In a lighter moment in his research, Beresford says he also found an "Easter egg" of animated dancing monkeys in the Siemens firmware. So he had shirts with the dancing monkeys made for himself and Siemens for Black Hat, and Siemens' Brandstetter gamely wore his to the session, with the word "PWND" emblazoned on the back.
"In the beginning [of the vulnerability disclosure], the Siemens PR team didn't talk to the engineering team," Beresford says, but that has since changed. "I give [Siemens] a lot of credit for not trying to pull my talk."
Beresford says there are plenty of PLCs connected to the Internet, whether operators are aware of them or not. "I'm not here to freak you out. But an attack on PLCs for 24 hours could cause it to blow up a plant," he says.
The bottom line is that it's not that difficult to wrest control of these devices. Beresford says his research debunks theories by experts, such as Ralph Langner, that it would take a major nation-state to pull off a devastating power grid hack.
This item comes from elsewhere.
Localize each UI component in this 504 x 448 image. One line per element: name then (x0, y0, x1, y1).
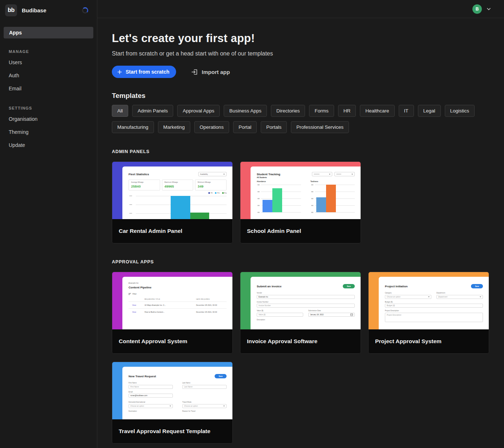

Although Beresford didn't write any exploit code, his proof-of-concept could be easily parlayed into a worm-borne attack similar to the way Stuxnet spread.
"This creates an awareness that not only nation-states [can hack SCADA systems], but it's now in the hands of researchers, and it's only a matter of time," Beresford says. "Someone could use it to cause damage to control systems."
But Beresford's hack is actually more streamlined than Stuxnet was: His went directly at the PLC. "I directly attacked the PLC, unlike Stuxnet," Beresford says. "Stuxnet pivoted off of an engineering workstation. I'm not sure why they did that -- they didn't need to go to that trouble. They probably wanted something on that workstation."
At the heart of the holes in the Siemens devices are the lack of access control to them, which, like other PLC systems, use the 802.3 Ethernet Profibus and Profinet LAN protocols, which communicate via TSAP over TCP Port 102. TSAP transmits packets in plain text, too. TSAP, like TCP, is an older protocol that was not created with security in mind. So it's a matter of PLC manufacturers better locking them down. "The protocols are not broken -- it's the lack of access control," Beresford says.
It's not just Siemens SCADA systems that are at risk of such attacks. Jonathan Pollet, a SCADA security expert and founder and principal consultant at Red Tiger Security, says the threat is "systemic across all PLCs."
The researchers say it's likely these attacks could also work against GE, Rockwell, and other SCADA products that run the same communications protocols. The evolution of open systems and open protocols among these devices has left the door open for malicious activity, Pollet says. "And we don't have the capability to log forensic information in these products," he says.